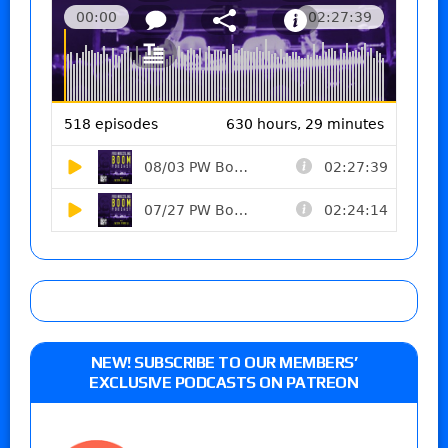
NEW! SUBSCRIBE TO OUR MEMBERS’
EXCLUSIVE PODCASTS ON PATREON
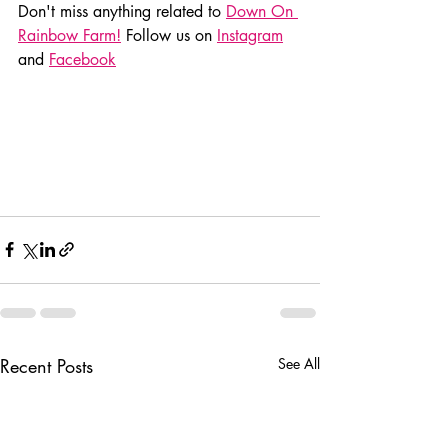
Don't miss anything related to 
Down On 
Rainbow Farm!
 Follow us on 
Instagram
and 
Facebook
Recent Posts
See All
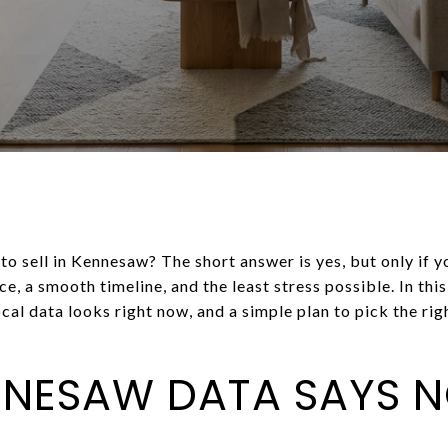
 to sell in Kennesaw? The short answer is yes, but only if 
e, a smooth timeline, and the least stress possible. In thi
al data looks right now, and a simple plan to pick the rig
NNESAW DATA SAYS 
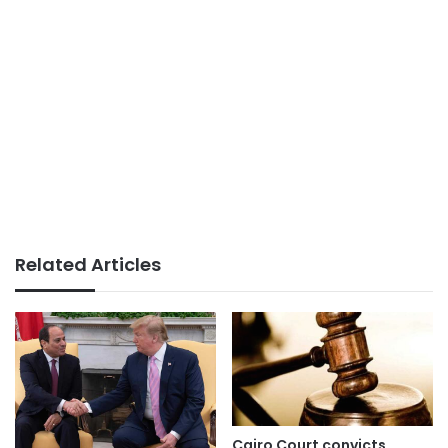
Related Articles
Cairo Court convicts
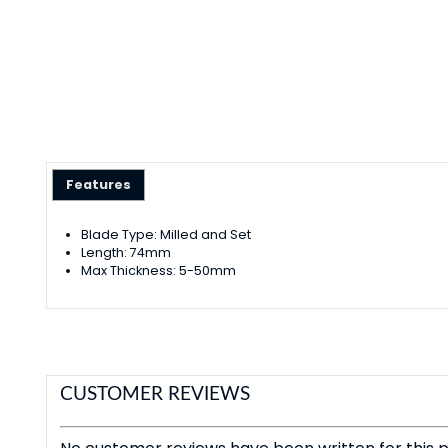
Features
Blade Type: Milled and Set
Length: 74mm
Max Thickness: 5-50mm
CUSTOMER REVIEWS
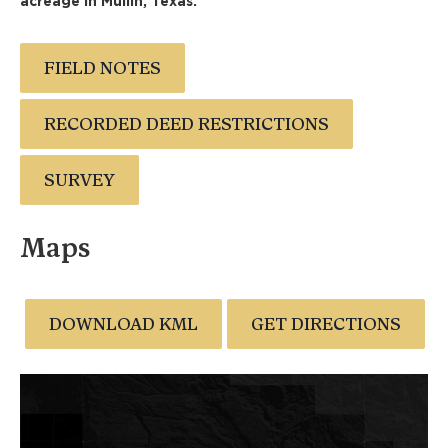
acreage in Mullin, Texas.
FIELD NOTES
RECORDED DEED RESTRICTIONS
SURVEY
Maps
DOWNLOAD KML
GET DIRECTIONS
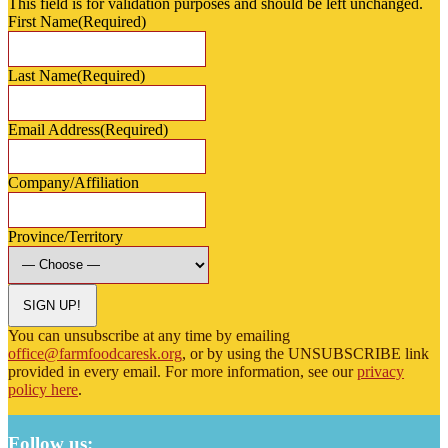
This field is for validation purposes and should be left unchanged.
First Name
(Required)
Last Name
(Required)
Email Address
(Required)
Company/Affiliation
Province/Territory
SIGN UP!
You can unsubscribe at any time by emailing
office@farmfoodcaresk.org
, or by using the UNSUBSCRIBE link
provided in every email. For more information, see our
privacy
policy here
.
Follow us:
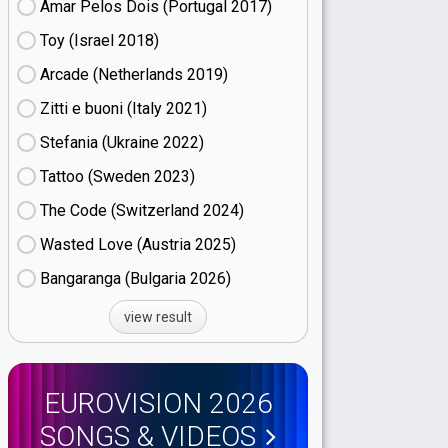
Amar Pelos Dois (Portugal
17)
Toy (Israel
18)
Arcade (Netherlands
19)
Zitti e buoni​ (Italy
21)
Stefania (Ukraine
22)
Tattoo (Sweden
23)
The Code (Switzerland
24)
Wasted Love (Austria
25)
Bangaranga (Bulgaria
26)
view result
EUROVISION 2026
SONGS & VIDEOS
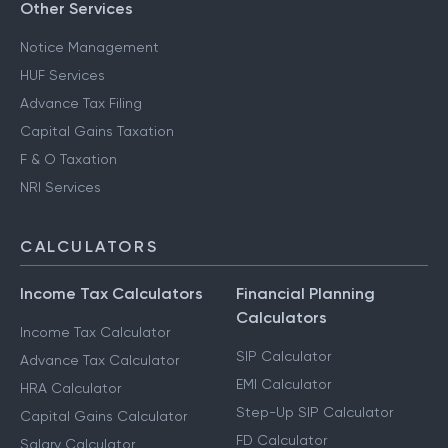
Other Services
Notice Management
HUF Services
Advance Tax Filing
Capital Gains Taxation
F & O Taxation
NRI Services
CALCULATORS
Income Tax Calculators
Financial Planning
Calculators
Income Tax Calculator
SIP Calculator
Advance Tax Calculator
EMI Calculator
HRA Calculator
Step-Up SIP Calculator
Capital Gains Calculator
FD Calculator
Salary Calculator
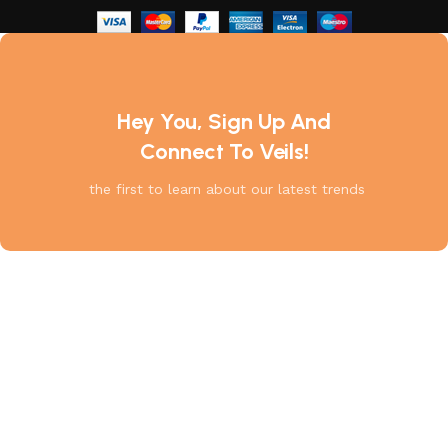
Hey You, Sign Up And
Connect To Veils!
the first to learn about our latest trends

- _Task directions_
Show each line of the material where the word "Income" occurs.

- _Answer to this task_
Income Tax Calculators
Income Tax Calculator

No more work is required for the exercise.